Religious and social conservatives pushing for a constitutional amendment banning gay marriage have an unlikely critic: Roy Moore.
In an exclusive interview with the Forward, Moore, who was removed from his post as chief justice of Alabama last year after defying a federal order directing him to remove a monument of the Ten Commandments from the rotunda of the state courthouse, criticized efforts to pass a federal marriage amendment.
Moore, viewed by many religious conservatives as a hero, complained that an amendment would represent a misguided intrusion into legal territory historically left to the states and warned against the unintended consequences of attempting to define morality through constitutional measures.
"I don’t think you can make a constitutional amendment for every moral problem created by courts that don’t follow the law of their states,” said Moore, who is currently waging a legal appeal to get his chief justice job back. "If you do, you pretend to do what God has already done and make it subject to the courts. I think it’s a problem to establish morality by constitutional amendments made by men when the morality of our country is plainly illustrated – in Supreme Court precedent and in state-law precedent and in the common law – as coming from an acknowledgement of God.”

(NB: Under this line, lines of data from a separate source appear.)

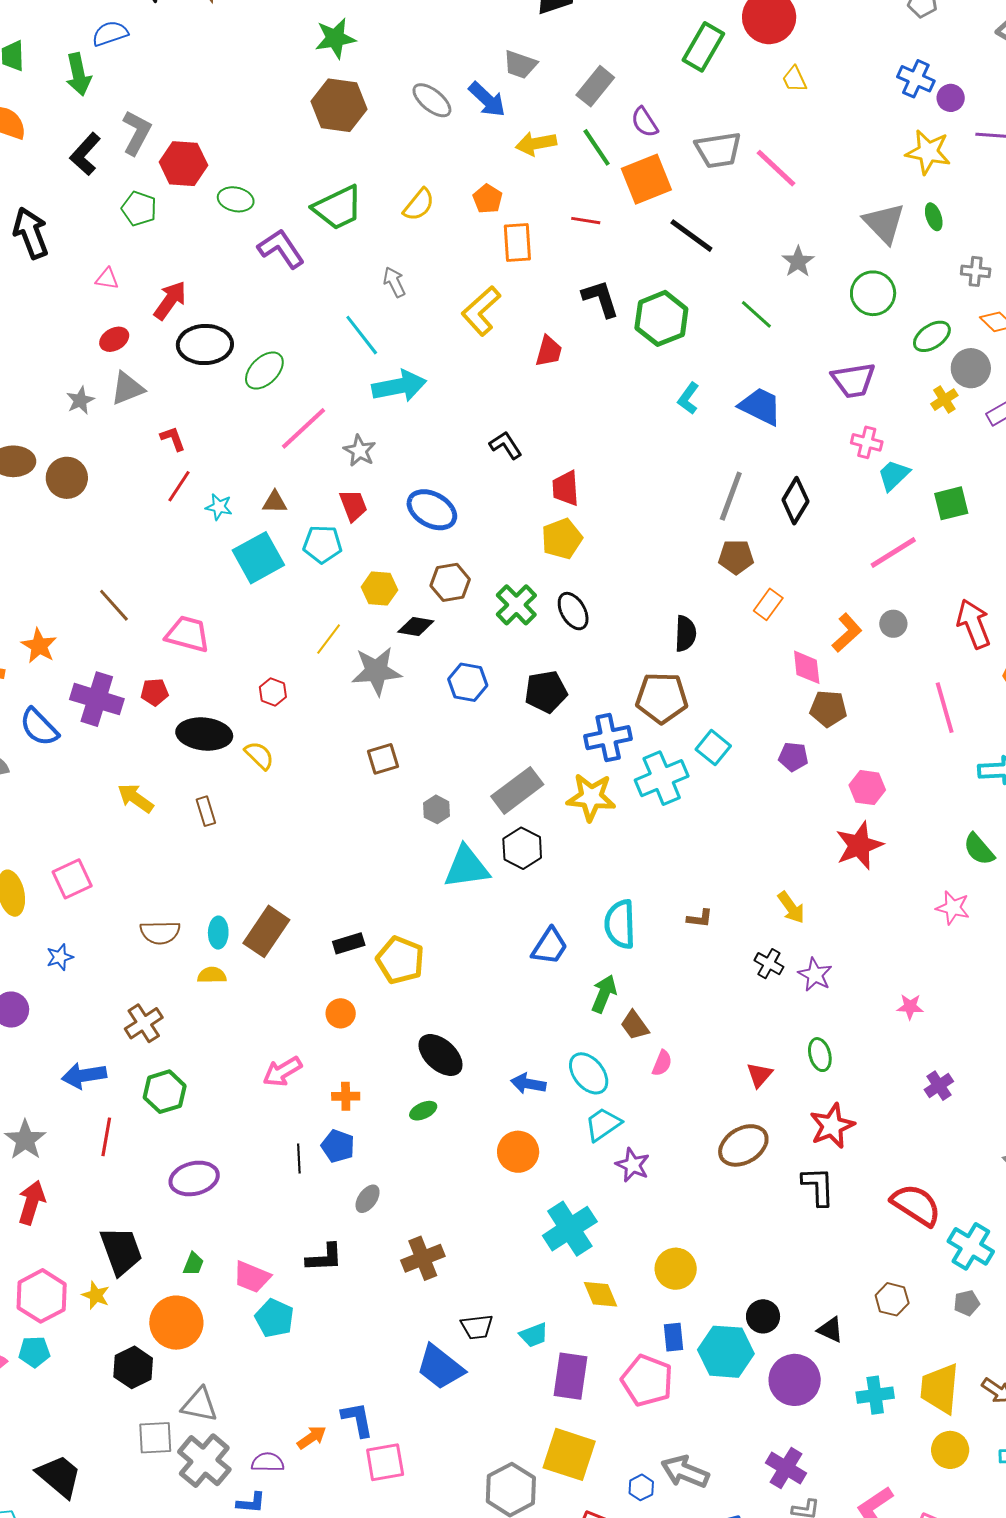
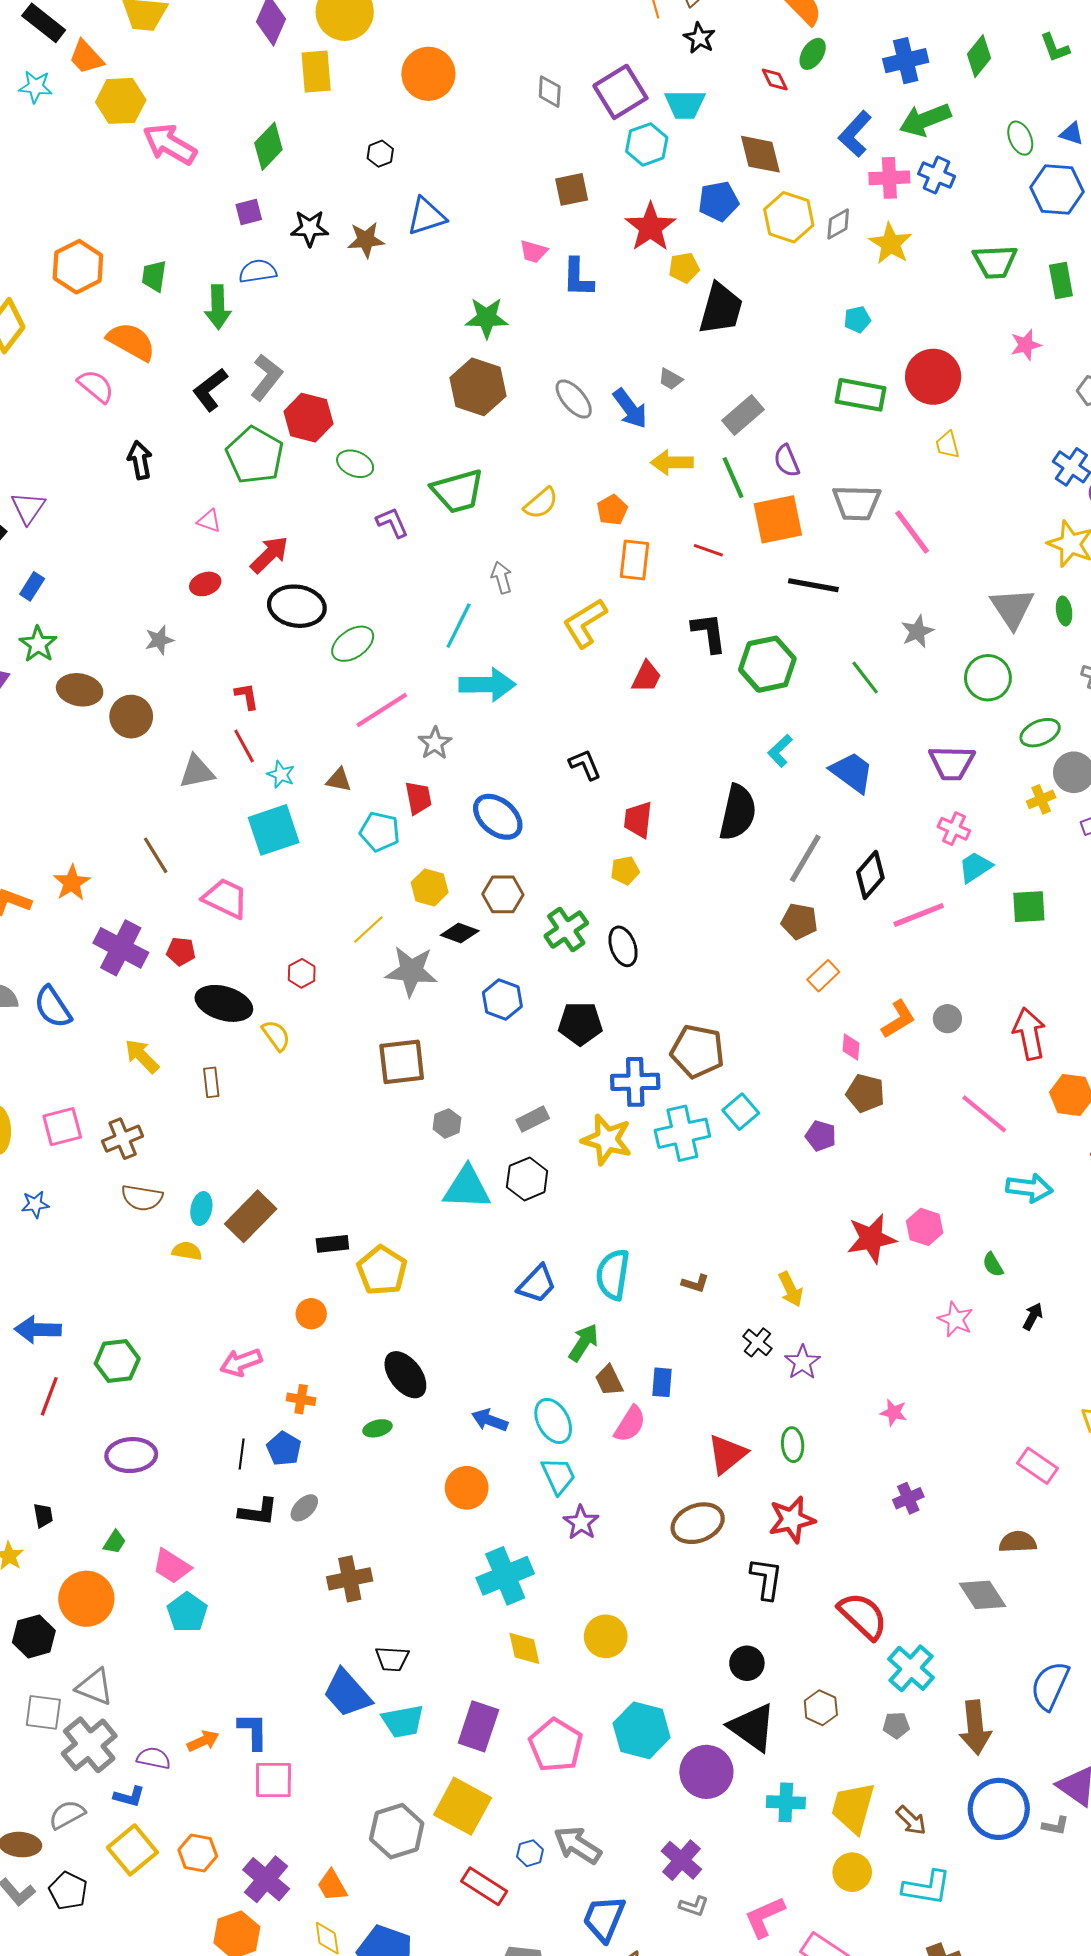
green rectangle: (703, 47) -> (861, 395), turned 60
gray trapezoid: (520, 65) -> (670, 379), size x0.7
green pentagon: (139, 209) -> (255, 455), size x1.6
black arrow: (31, 233) -> (140, 460), size x0.7
black line: (691, 236) -> (813, 585), turned -36
purple L-shape: (281, 249) -> (392, 522), size x0.7
cyan line: (362, 335) -> (459, 626), turned 54
gray triangle: (127, 388) -> (197, 772), moved
red line: (179, 486) -> (244, 746), turned -72
yellow pentagon: (562, 539) -> (625, 870), size x0.7
pink line: (893, 552) -> (919, 915), moved
cyan square: (258, 558) -> (274, 830), moved
black semicircle: (685, 634) -> (738, 812), moved, size x1.5
pink diamond: (807, 667) -> (851, 1047), size x0.7
pink line: (945, 708) -> (984, 1114), turned -45
blue semicircle: (39, 727) -> (53, 1007), moved
brown square: (383, 759) -> (402, 1062), size x1.5
pink hexagon: (867, 788) -> (925, 1227), moved
gray rectangle: (517, 790) -> (533, 1119), size x0.6
green semicircle: (979, 849) -> (993, 1265), size x0.7
brown cross: (144, 1023) -> (123, 1139), moved
pink semicircle: (662, 1063) -> (630, 1424), size x1.4
red triangle: (759, 1075) -> (727, 1454), size x1.5
cyan trapezoid: (603, 1124) -> (558, 1476), turned 90
black trapezoid: (121, 1251) -> (43, 1515), size x0.5
black L-shape: (324, 1258) -> (258, 1512), moved
black circle: (763, 1316) -> (747, 1663), moved
black triangle: (830, 1330) -> (752, 1727), size x1.8
cyan trapezoid: (534, 1335) -> (403, 1721), moved, size x1.4
blue rectangle: (673, 1337) -> (662, 1382), moved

OK -- let's take a page out of the conservative playbook and edit that blob of text down into a voter friendly sound bite:

"I think it’s a problem to establish morality by constitutional amendments made by men..."

Hey, if it works for Judge Roy (a.k.a. "The Law West of the Jordan"), it certainly works for me.

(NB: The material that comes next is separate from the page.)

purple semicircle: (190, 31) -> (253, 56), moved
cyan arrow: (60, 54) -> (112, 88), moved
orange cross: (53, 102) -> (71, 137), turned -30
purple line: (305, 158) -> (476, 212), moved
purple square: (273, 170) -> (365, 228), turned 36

Michigan House Representative, Lorence Wenke, via Atrios:

On most matters, Lorence Wenke is a staunch conservative.
The 58-year-old state representative from Richland Township opposes abortion and gun control. He backs small government and tax cuts.
A member of a fundamentalist church, he includes a verse of Scripture on his business card and participates in a Bible-study group for state legislators.
One would be hard-pressed to find a more unlikely advocate for gay rights.
Yet Wenke plans to be one of perhaps only two House Republicans voting against putting on the November ballot a Marriage Protection Amendment, which would change Michigan's constitution to ban gay marriage.
And he is opposing the bill, he said, out of a long-held and deeply felt belief that discrimination against homosexuals violates democratic principles and his Christian values.
"I kept quiet when African-Americans were facing discrimination," he said. "There have been too many people who have been discriminated against in my lifetime, and this time I'm not going to sit quietly while somebody is being mistreated.
"This is a matter of conscience. There's nothing in it for me."
He said his vote "will hurt me personally," and it already has...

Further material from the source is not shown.